== Segment start ==

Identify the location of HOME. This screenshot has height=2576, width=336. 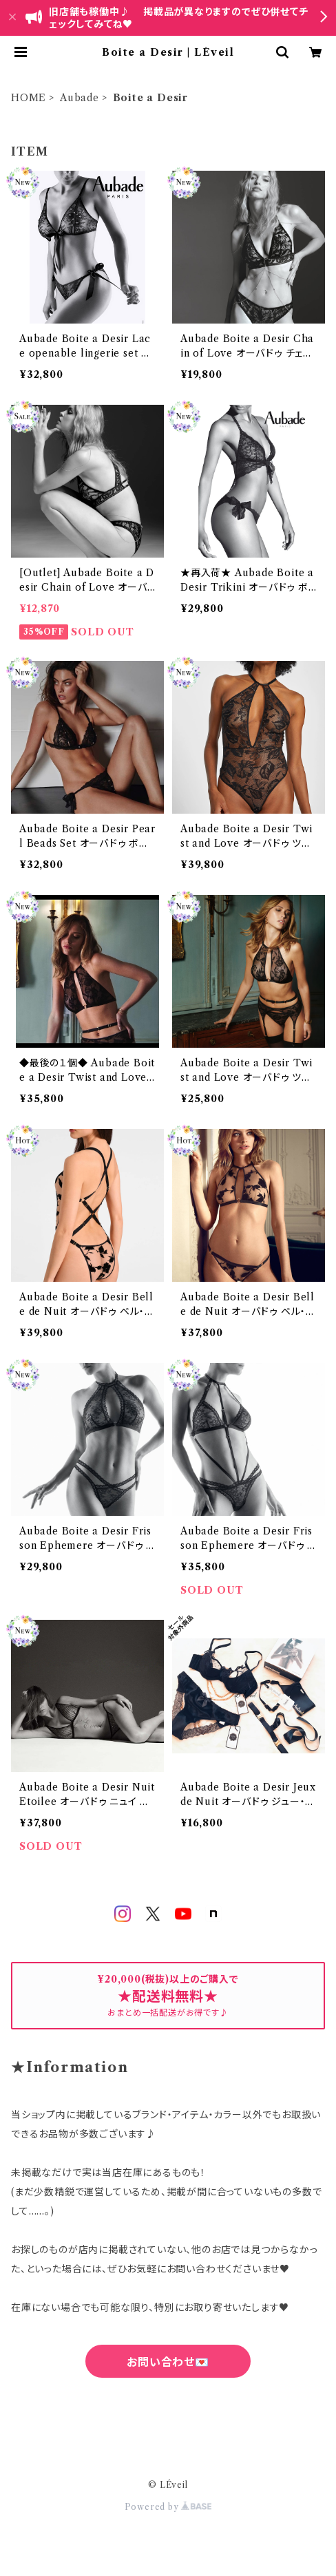
(28, 98).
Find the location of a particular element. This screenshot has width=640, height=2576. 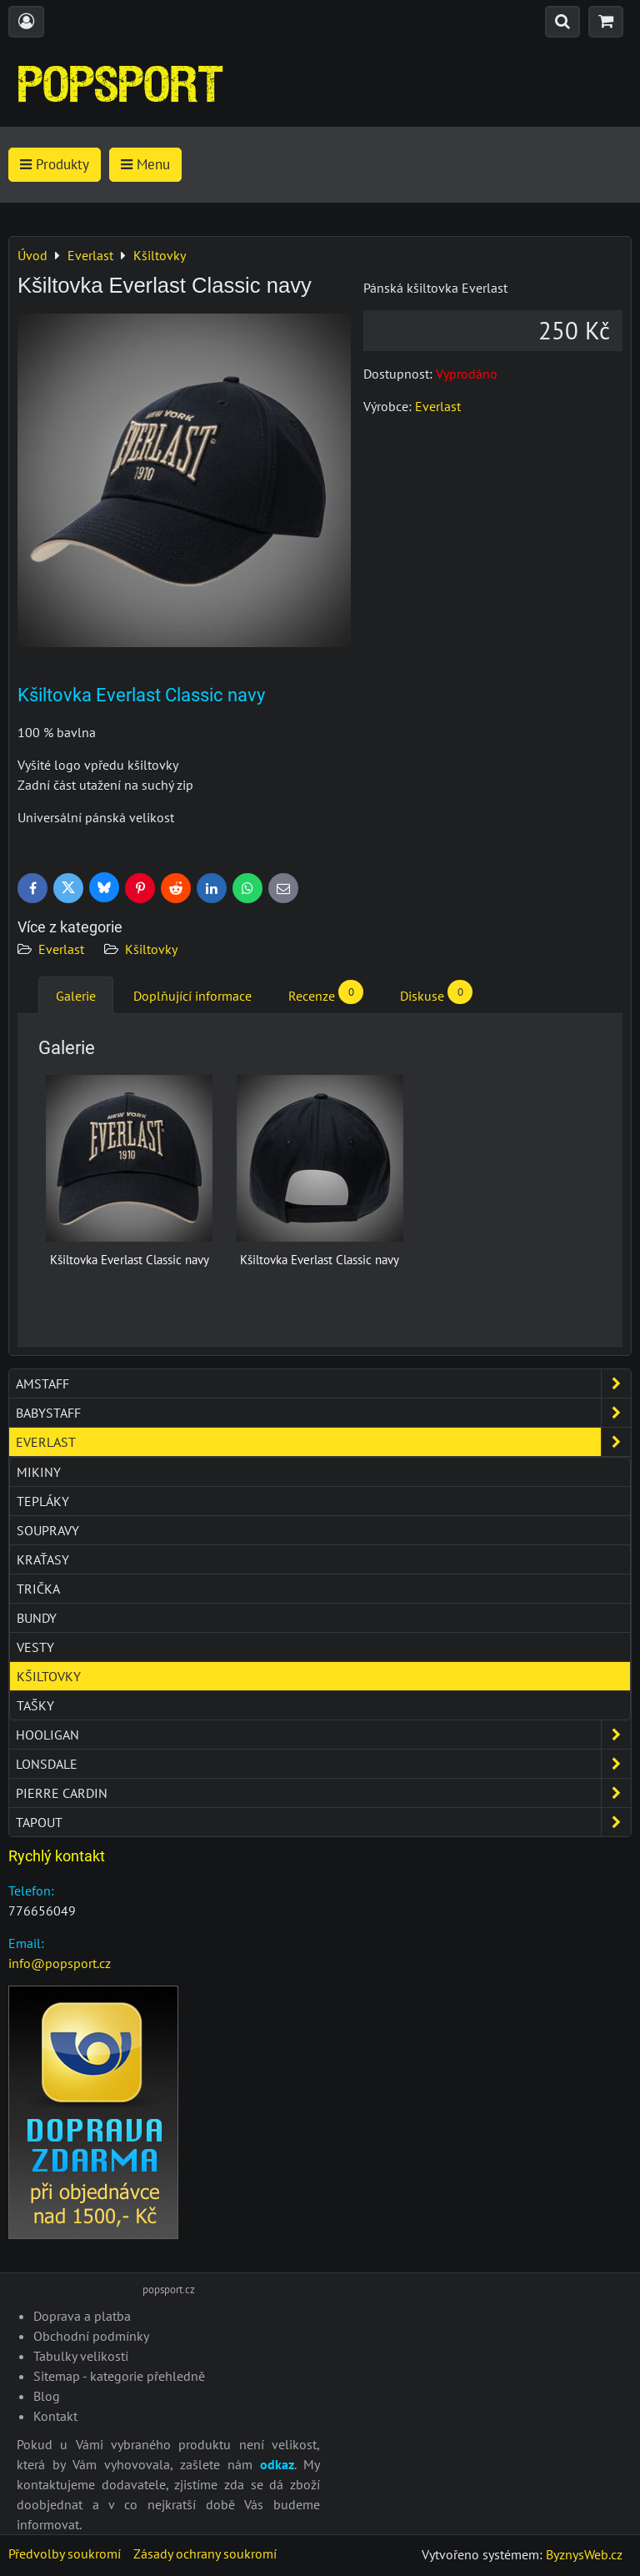

Babystaff is located at coordinates (323, 1412).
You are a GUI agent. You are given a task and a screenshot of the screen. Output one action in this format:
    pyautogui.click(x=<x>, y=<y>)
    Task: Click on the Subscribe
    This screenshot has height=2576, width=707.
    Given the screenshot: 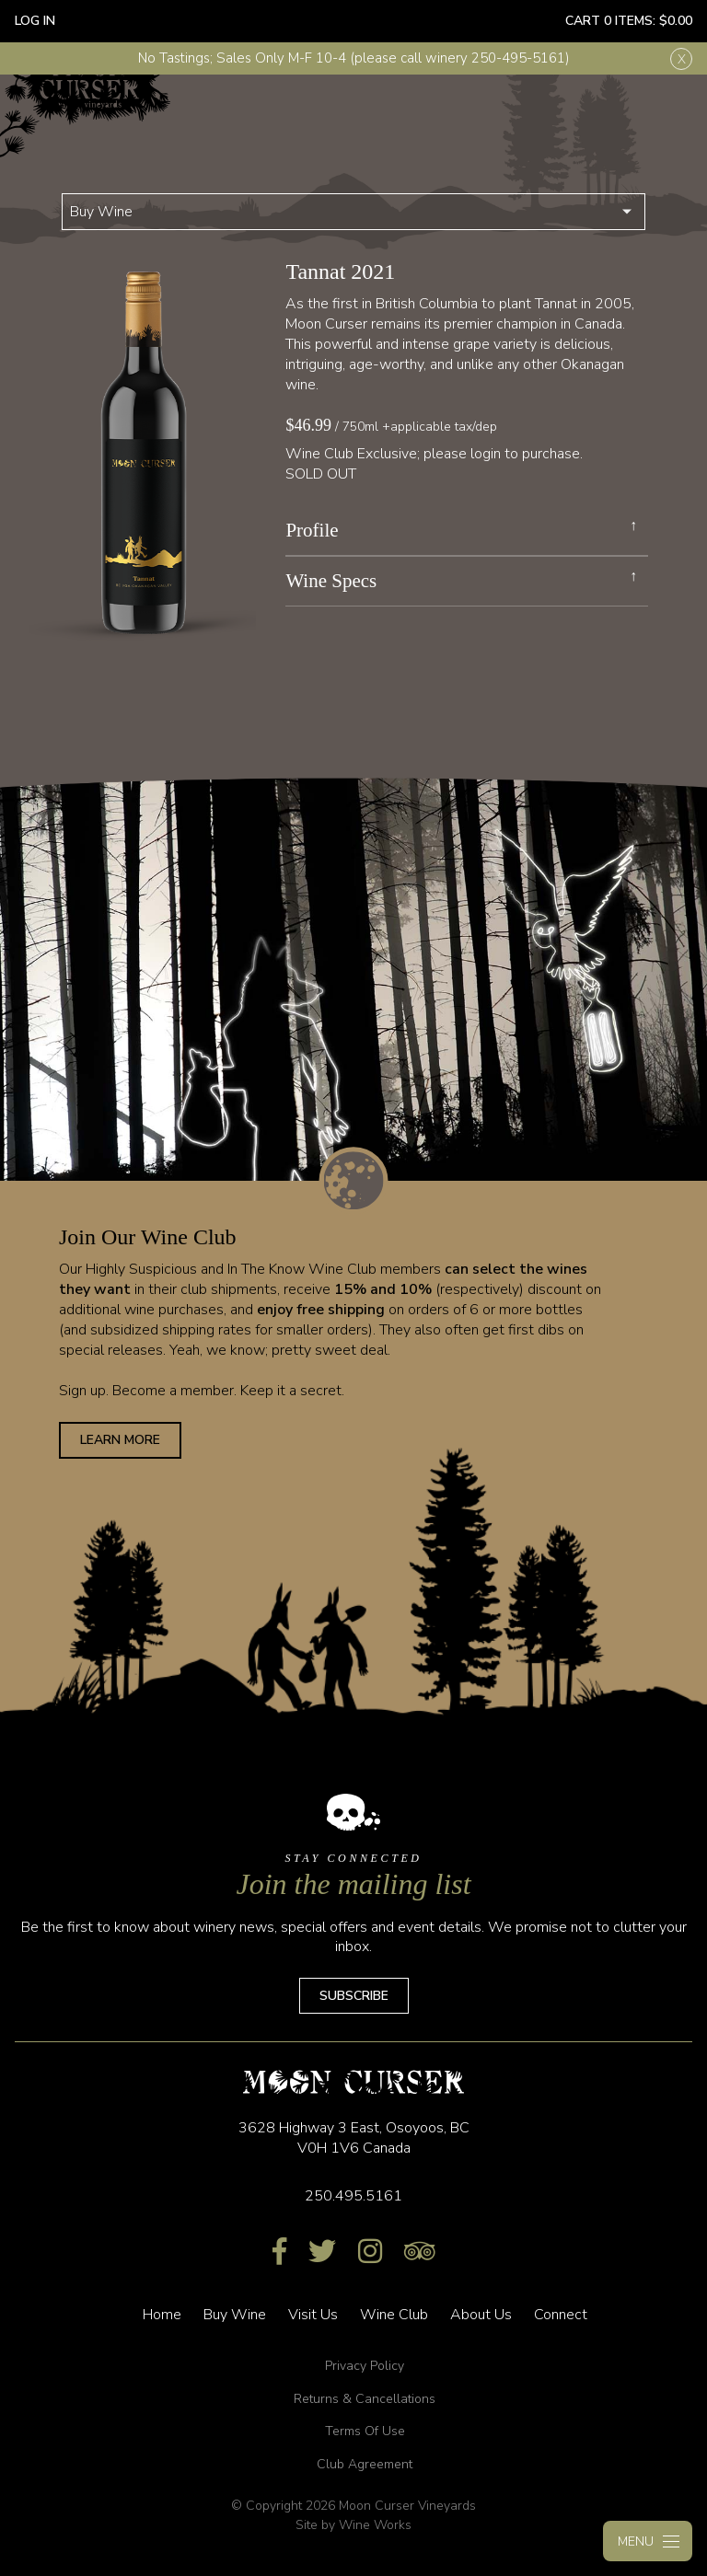 What is the action you would take?
    pyautogui.click(x=353, y=1995)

== Segment end ==

*Directions for this task*:
Take the lines from the start of the material to the line with "This screenshot has height=2576, width=707.", both included, and transcribe them exactly without the pictures.

*Response to the exercise*:
Identify the location of HOME. This screenshot has height=2576, width=336. 
(28, 98).
Find the location of a particular element. This screenshot has width=640, height=2576. 

Babystaff is located at coordinates (323, 1412).
You are a GUI agent. You are given a task and a screenshot of the screen. Output one action in this format:
    pyautogui.click(x=<x>, y=<y>)
    Task: Click on the Subscribe
    This screenshot has height=2576, width=707.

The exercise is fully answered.